Who is this “max” bloke anyway? (maxCachePlus that is)

March 21, 2014

Someone in Adaptec marketing has a son called “Max” … that’s my theory anyway … because just about everything we do these days has letters “max” involved.

The latest incarnation is maxCachePlus. This is an evolution of our previous maxCache product – maxCachePlus (mcp for short) is a teiring technology, as well as a caching technology like our previous versions.

You’ve all seen and heard of Seagate’s hybrid drives – a spinning drive with a chunk of flash storage built into the drive – with the theory being that what is required to be “fast” gets put on the flash and what is not so important stays on the spinning media. This is great for laptops and single drive systems, but it doesn’t work in RAID or large configurations because … (basically too many cooks spoil the broth – the controller can’t tell where the data is residing in the individual drives).

mcp does the same thing on a much larger scale.

In the past, maxCache (caching only) copied the hot data onto SSDs acting as fast storage – the data still remained on the hard drives with a copy of “hot” data on the SSD. This works pretty well, but you don’t get to see, or use, the capacity of the SSDs … it’s hidden from you. Combined with the fact that this only works on drives attached to the controller and there are “some” limitations.

mcp can use any storage in your system (with the usual proviso’s) … and can combine all that storage into a single volume, of which you get to see and use the entire capacity.

Now the simple easy way to think about this is that you take 8 x 4tb hdd and put them in a RAID 5 – not all that fast and certainly no good for random data, but big (eg 28tb).

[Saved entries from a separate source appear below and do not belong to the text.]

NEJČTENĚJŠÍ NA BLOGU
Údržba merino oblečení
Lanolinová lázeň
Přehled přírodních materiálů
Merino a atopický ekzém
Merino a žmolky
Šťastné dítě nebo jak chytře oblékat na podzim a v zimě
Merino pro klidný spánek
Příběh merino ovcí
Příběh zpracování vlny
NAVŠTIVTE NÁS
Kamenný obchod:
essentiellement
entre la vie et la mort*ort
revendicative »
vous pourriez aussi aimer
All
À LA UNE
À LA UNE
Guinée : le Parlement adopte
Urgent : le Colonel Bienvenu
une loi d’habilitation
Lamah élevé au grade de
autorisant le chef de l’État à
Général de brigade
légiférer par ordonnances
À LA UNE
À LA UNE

To this you might add 4 x 250gb SSD in a RAID 10 (good for random data) – that’s 512gb of storage that you’d like to see and make use of. With mcp you combine all that into one volume – giving a total of 28.5tb.

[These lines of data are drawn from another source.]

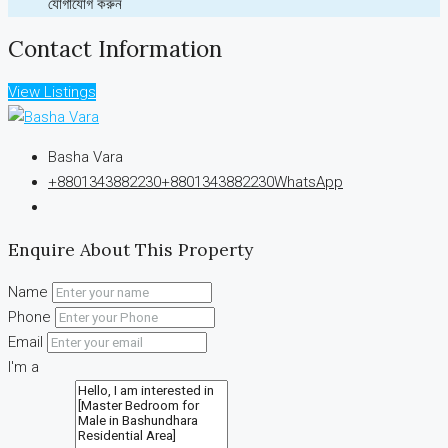
যোগাযোগ করুন
Contact Information
View Listings
Basha Vara
+8801343882230
+8801343882230
WhatsApp
Enquire About This Property
Name
Phone
Email
I'm a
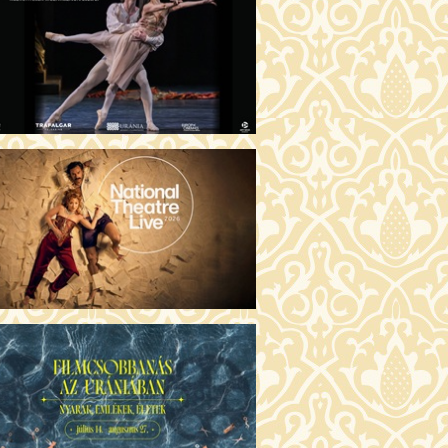
ÜSSZEIA (16)
30 Fábri terem
JEGYVÁSÁRLÁS
ZONGORAHANGOLÓ (16)
:00 Csortos terem
JEGYVÁSÁRLÁS
GENTIN TÖRTÉNETEK (16)
30 Törőcsik Mari terem
JEGYVÁSÁRLÁS
KET NEM BESZÉLEK (16)
00 Fábri terem
JEGYVÁSÁRLÁS
SERŰ KARÁCSONY (16)
:30 Díszterem
JEGYVÁSÁRLÁS
GYŰLÖLET (16)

When you store data on that volume, the controller and associated software looks at the blocks of data, learns the usage patterns and moves the “hot” blocks onto the SSDs. So what you see is a file or files on your drive like any other drive in your server, but some of that data lives on ssd and some lives on hdd (even within the one file). This means that random data (read and writes) get placed on the storage that suits its requirements, while “cold” or streaming data remains on the hdd. All this, without you having to do anything – the controller and software works it out for you.

Now take that a step further. You’ve spent a lot of money on a flash controller drive – it’s very, very fast, very, very expensive but limited in size. You put some data on that, and you put some data on your RAID array … but you have to manage what goes where and keep managing it as your data needs change – painful.

As I said before, mcp can use any storage in your system, so you can create a single volume that is a combination of the fast expensive flash drive you purchased, and a bunch of hdd connected to our RAID controller. Imagine that … a disk that is both big and fast and cheap (the hdd component at least) … you get to see all the capacity of the storage, and the controller/software works out what data should live on the flash drive, and what should live on the hdd.

Pretty cool. No management required and you get the flexibility of purchasing different storage media to save money – all handled by the management of the controller/software. This makes a lot of sense in a lot of environments. Many general servers have the requirement for fast database storage, along with a bunch of word documents and videos – it’s too expensive to put it all on ssd, and hdd just don’t give the performance requirements of the database – but mcp will work out what goes where and place the data accordingly.

At the other end of the spectrum, I can think of many cloud providers selling platform as a service (PAAS) – instead of having your server in your office you use a server provided by a cloud provider somewhere in the stratosphere. Problem for that provider is that he doesn’t know what your data requirements are … so he sells you what he thinks will do the job, or charges you an arm and a leg for fast storage you don’t need.

If he used mcp, then the controller/software would work out the user requirements and place the user’s hot data on flash/ssd, and leave the rest of the not-so-hot data on the hdd – theoretically reducing both his and your costs in implementing storage platforms for the cloud.

That makes a bit of sense doesn’t it. Talk to your Adaptec rep about mcp – it’s worth getting to know.